:: SUPPLIED MATERIAL

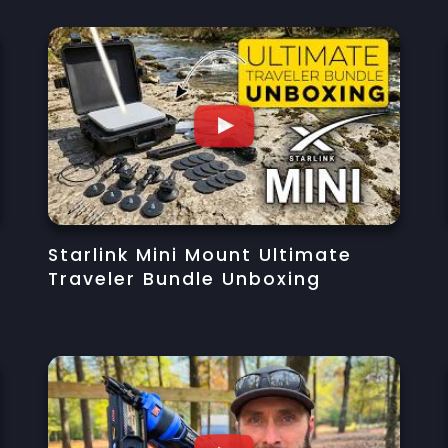
Starlink Mini Mount Ultimate
Traveler Bundle Unboxing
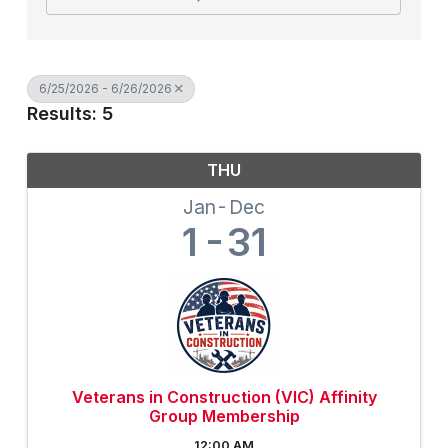
6/25/2026 - 6/26/2026
Results: 5
THU
Jan
Dec
1
31
Veterans in Construction (VIC) Affinity
Group Membership
12:00 AM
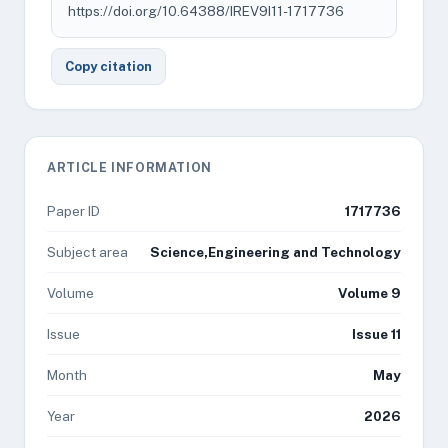
https://doi.org/10.64388/IREV9I11-1717736
Copy citation
ARTICLE INFORMATION
Paper ID
1717736
Subject area
Science,Engineering and Technology
Volume
Volume 9
Issue
Issue 11
Month
May
Year
2026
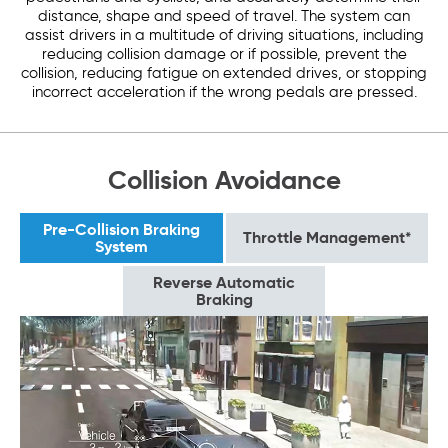
distance, shape and speed of travel. The system can
assist drivers in a multitude of driving situations, including
reducing collision damage or if possible, prevent the
collision, reducing fatigue on extended drives, or stopping
incorrect acceleration if the wrong pedals are pressed.
Collision Avoidance
Pre-Collision Braking
Throttle Management*
System
Reverse Automatic
Braking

::::

**EXERCISE OBJECTIVE:**
The answer must be all the lines above that hold the word "reducing".

**OUTPUT OF THE EXERCISE:**
reducing collision damage or if possible, prevent the
collision, reducing fatigue on extended drives, or stopping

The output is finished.